Question

The (brief) documentation for scipy.integrate.ode says that two methods (dopri5 and dop853) have stepsize control and dense output. Looking at the examples and the code itself, I can only see a very simple way to get output from an integrator. Namely, it looks like you just step the integrator forward by some fixed dt, get the function value(s) at that time, and repeat.

My problem has pretty variable timescales, so I'd like to just get the values at whatever time steps it needs to evaluate to achieve the required tolerances. That is, early on, things are changing slowly, so the output time steps can be big. But as things get interesting, the output time steps have to be smaller. I don't actually want dense output at equal intervals, I just want the time steps the adaptive function uses.

EDIT: Dense output

A related notion (almost the opposite) is "dense output", whereby the steps taken are as large as the stepper cares to take, but the values of the function are interpolated (usually with accuracy comparable to the accuracy of the stepper) to whatever you want. The fortran underlying scipy.integrate.ode is apparently capable of this, but ode does not have the interface. odeint, on the other hand, is based on a different code, and does evidently do dense output. (You can output every time your right-hand-side is called to see when that happens, and see that it has nothing to do with the output times.)

So I could still take advantage of adaptivity, as long as I could decide on the output time steps I want ahead of time. Unfortunately, for my favorite system, I don't even know what the approximate timescales are as functions of time, until I run the integration. So I'll have to combine the idea of taking one integrator step with this notion of dense output.

EDIT 2: Dense output again

Apparently, scipy 1.0.0 introduced support for dense output through a new interface. In particular, they recommend moving away from scipy.integrate.odeint and towards scipy.integrate.solve_ivp, which as a keyword dense_output. If set to True, the returned object has an attribute sol that you can call with an array of times, which then returns the integrated functions values at those times. That still doesn't solve the problem for this question, but it is useful in many cases.

Was it helpful?

Solution

Since SciPy 0.13.0,

The intermediate results from the dopri family of ODE solvers can now be accessed by a solout callback function.

import numpy as np
from scipy.integrate import ode
import matplotlib.pyplot as plt


def logistic(t, y, r):
    return r * y * (1.0 - y)

r = .01
t0 = 0
y0 = 1e-5
t1 = 5000.0

backend = 'dopri5'
# backend = 'dop853'
solver = ode(logistic).set_integrator(backend)

sol = []
def solout(t, y):
    sol.append([t, *y])
solver.set_solout(solout)
solver.set_initial_value(y0, t0).set_f_params(r)
solver.integrate(t1)

sol = np.array(sol)

plt.plot(sol[:,0], sol[:,1], 'b.-')
plt.show()

Result: Logistic function solved using DOPRI5

The result seems to be slightly different from Tim D's, although they both use the same backend. I suspect this having to do with FSAL property of dopri5. In Tim's approach, I think the result k7 from the seventh stage is discarded, so k1 is calculated afresh.

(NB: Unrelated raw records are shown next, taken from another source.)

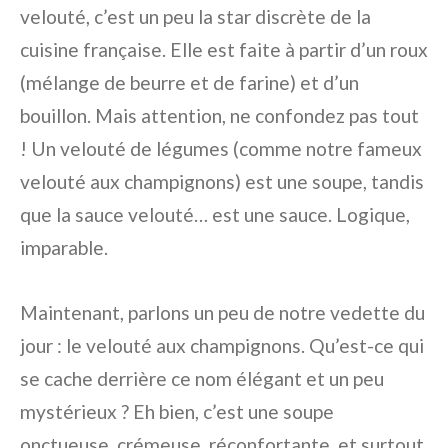
velouté, c’est un peu la star discrète de la
cuisine française. Elle est faite à partir d’un roux
(mélange de beurre et de farine) et d’un
bouillon. Mais attention, ne confondez pas tout
! Un velouté de légumes (comme notre fameux
velouté aux champignons) est une soupe, tandis
que la sauce velouté… est une sauce. Logique,
imparable.
Maintenant, parlons un peu de notre vedette du
jour : le velouté aux champignons. Qu’est-ce qui
se cache derrière ce nom élégant et un peu
mystérieux ? Eh bien, c’est une soupe
onctueuse, crémeuse, réconfortante, et surtout,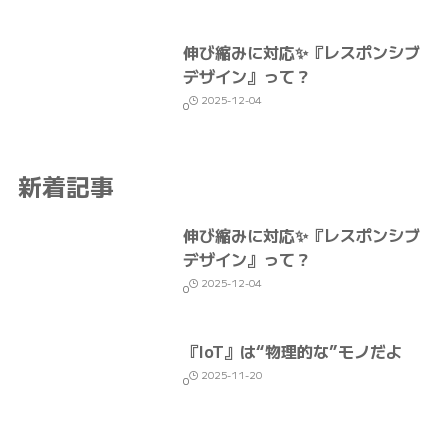
伸び縮みに対応✨『レスポンシブ
デザイン』って？
2025-12-04
0
新着記事
伸び縮みに対応✨『レスポンシブ
デザイン』って？
2025-12-04
0
『IoT』は“物理的な”モノだよ
2025-11-20
0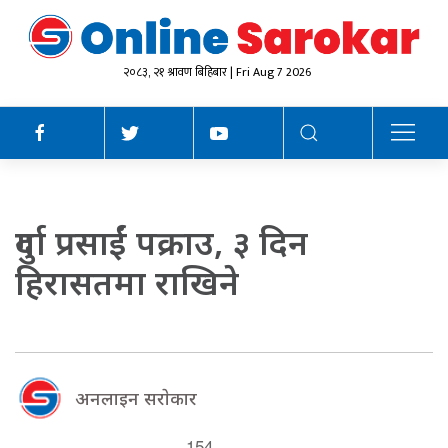
२०८३, २१ श्रावण बिहिबार | Fri Aug 7 2026
दुर्गा प्रसाईं पक्राउ, ३ दिन
हिरासतमा राखिने
अनलाइन सराेकार
154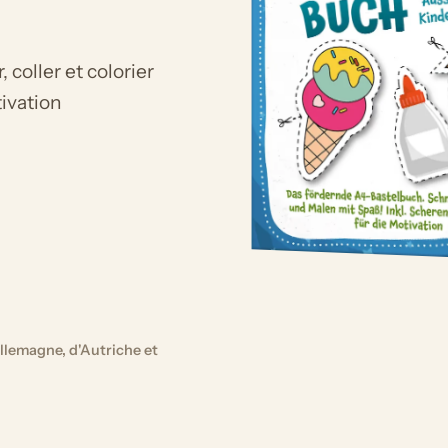
 coller et colorier
tivation
llemagne, d'Autriche et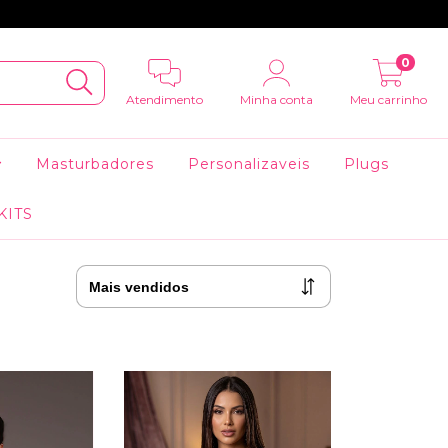
0
Atendimento
Minha conta
Meu carrinho
Masturbadores
Personalizaveis
Plugs
KITS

Note: There's a known bug with set_solout not working if you set it after setting initial values. It was fixed as of SciPy 0.17.0.

OTHER TIPS

I've been looking at this to try to get the same result. It turns out you can use a hack to get the step-by-step results by setting nsteps=1 in the ode instantiation. It will generate a UserWarning at every step (this can be caught and suppressed).

import numpy as np
from scipy.integrate import ode
import matplotlib.pyplot as plt
import warnings


def logistic(t, y, r):
    return r * y * (1.0 - y)

r = .01
t0 = 0
y0 = 1e-5
t1 = 5000.0

#backend = 'vode'
backend = 'dopri5'
#backend = 'dop853'

solver = ode(logistic).set_integrator(backend, nsteps=1)
solver.set_initial_value(y0, t0).set_f_params(r)
# suppress Fortran-printed warning
solver._integrator.iwork[2] = -1

sol = []
warnings.filterwarnings("ignore", category=UserWarning)
while solver.t < t1:
    solver.integrate(t1, step=True)
    sol.append([solver.t, solver.y])
warnings.resetwarnings()
sol = np.array(sol)

plt.plot(sol[:,0], sol[:,1], 'b.-')
plt.show()

result:

The integrate method accepts a boolean argument step that tells the method to return a single internal step. However, it appears that the 'dopri5' and 'dop853' solvers do not support it.

The following code shows how you can get the internal steps taken by the solver when the 'vode' solver is used:

import numpy as np
from scipy.integrate import ode
import matplotlib.pyplot as plt


def logistic(t, y, r):
    return r * y * (1.0 - y)

r = .01

t0 = 0
y0 = 1e-5
t1 = 5000.0

backend = 'vode'
#backend = 'dopri5'
#backend = 'dop853'
solver = ode(logistic).set_integrator(backend)
solver.set_initial_value(y0, t0).set_f_params(r)

sol = []
while solver.successful() and solver.t < t1:
    solver.integrate(t1, step=True)
    sol.append([solver.t, solver.y])

sol = np.array(sol)

plt.plot(sol[:,0], sol[:,1], 'b.-')
plt.show()

Result: Plot of the solution

FYI, although an answer has been accepted already, I should point out for the historical record that dense output and arbitrary sampling from anywhere along the computed trajectory is natively supported in PyDSTool. This also includes a record of all the adaptively-determined time steps used internally by the solver. This interfaces with both dopri853 and radau5 and auto-generates the C code necessary to interface with them rather than relying on (much slower) python function callbacks for the right-hand side definition. None of these features are natively or efficiently provided in any other python-focused solver, to my knowledge.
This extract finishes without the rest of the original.